** WHAT THIS TASK INVOLVES **
Return all of the data below verbatim and exclude every picture.

** RECORDS SHOWN **
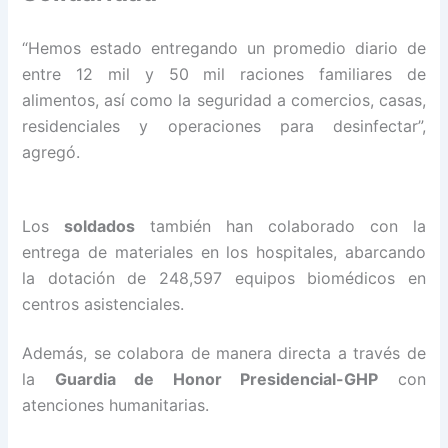
“Hemos estado entregando un promedio diario de
entre 12 mil y 50 mil raciones familiares de
alimentos, así como la seguridad a comercios, casas,
residenciales y operaciones para desinfectar”,
agregó.
Los
soldados
también han colaborado con la
entrega de materiales en los hospitales, abarcando
la dotación de 248,597 equipos biomédicos en
centros asistenciales.
Además, se colabora de manera directa a través de
la
Guardia de Honor Presidencial-GHP
con
atenciones humanitarias.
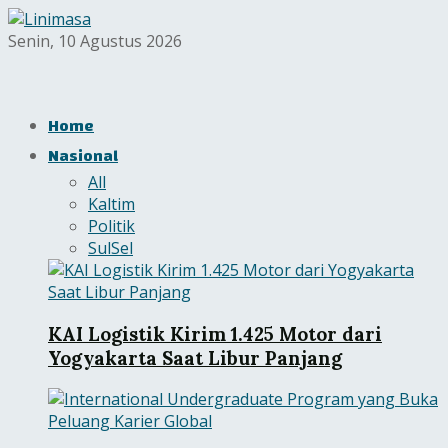
Senin, 10 Agustus 2026
Home
Nasional
All
Kaltim
Politik
SulSel
KAI Logistik Kirim 1.425 Motor dari
Yogyakarta Saat Libur Panjang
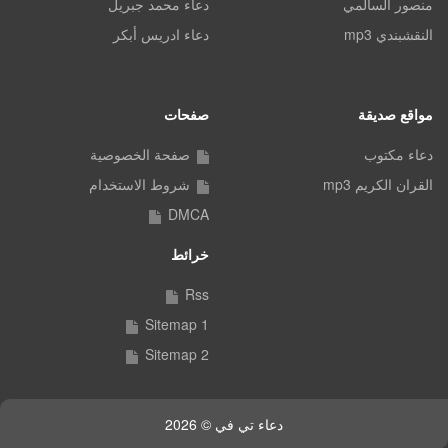
منصور السالمي
دعاء محمد جبريل
النقشبندي mp3
دعاء ادريس أبكر
مواقع صديقة
صفحات
دعاء مكتوب
صفحة الخصوصية
القران الكريم mp3
شروط الاستخدام
DMCA
خرائط
Rss
Sitemap 1
Sitemap 2
دعاء تي في © 2026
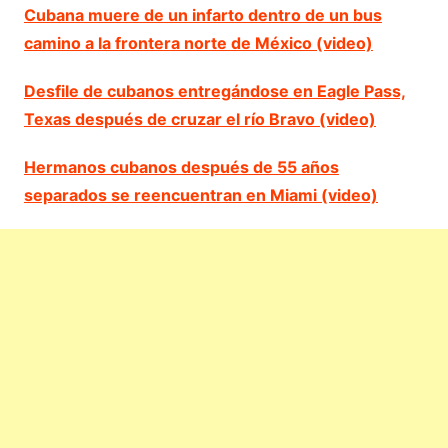
Cubana muere de un infarto dentro de un bus
camino a la frontera norte de México (video)
Desfile de cubanos entregándose en Eagle Pass,
Texas después de cruzar el río Bravo (video)
Hermanos cubanos después de 55 años
separados se reencuentran en Miami (video)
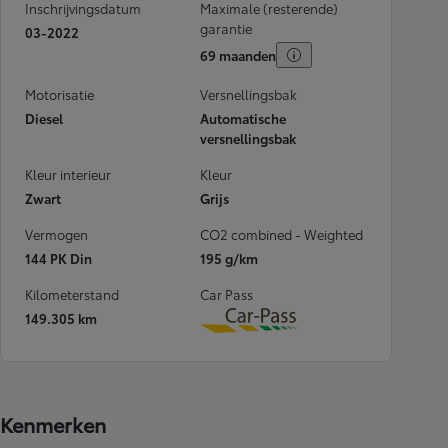
Inschrijvingsdatum
Maximale (resterende)
garantie
03-2022
69 maanden
Motorisatie
Versnellingsbak
Diesel
Automatische
versnellingsbak
Kleur interieur
Kleur
Zwart
Grijs
Vermogen
CO2 combined - Weighted
144 PK Din
195 g/km
Kilometerstand
Car Pass
149.305 km
Download
Kenmerken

** RESPONSE BELOW **
“Hemos estado entregando un promedio diario de
entre 12 mil y 50 mil raciones familiares de
alimentos, así como la seguridad a comercios, casas,
residenciales y operaciones para desinfectar”,
agregó.
Los
soldados
también han colaborado con la
entrega de materiales en los hospitales, abarcando
la dotación de 248,597 equipos biomédicos en
centros asistenciales.
Además, se colabora de manera directa a través de
la
Guardia de Honor Presidencial-GHP
con
atenciones humanitarias.
Senin, 10 Agustus 2026
Home
Nasional
All
Kaltim
Politik
SulSel
KAI Logistik Kirim 1.425 Motor dari
Yogyakarta Saat Libur Panjang
منصور السالمي
دعاء محمد جبريل
النقشبندي mp3
دعاء ادريس أبكر
مواقع صديقة
صفحات
دعاء مكتوب
صفحة الخصوصية
القران الكريم mp3
شروط الاستخدام
DMCA
خرائط
Rss
Sitemap 1
Sitemap 2
دعاء تي في © 2026
Cubana muere de un infarto dentro de un bus
camino a la frontera norte de México (video)
Desfile de cubanos entregándose en Eagle Pass,
Texas después de cruzar el río Bravo (video)
Hermanos cubanos después de 55 años
separados se reencuentran en Miami (video)
Inschrijvingsdatum
Maximale (resterende)
garantie
03-2022
69 maanden
Motorisatie
Versnellingsbak
Diesel
Automatische
versnellingsbak
Kleur interieur
Kleur
Zwart
Grijs
Vermogen
CO2 combined - Weighted
144 PK Din
195 g/km
Kilometerstand
Car Pass
149.305 km
Download
Kenmerken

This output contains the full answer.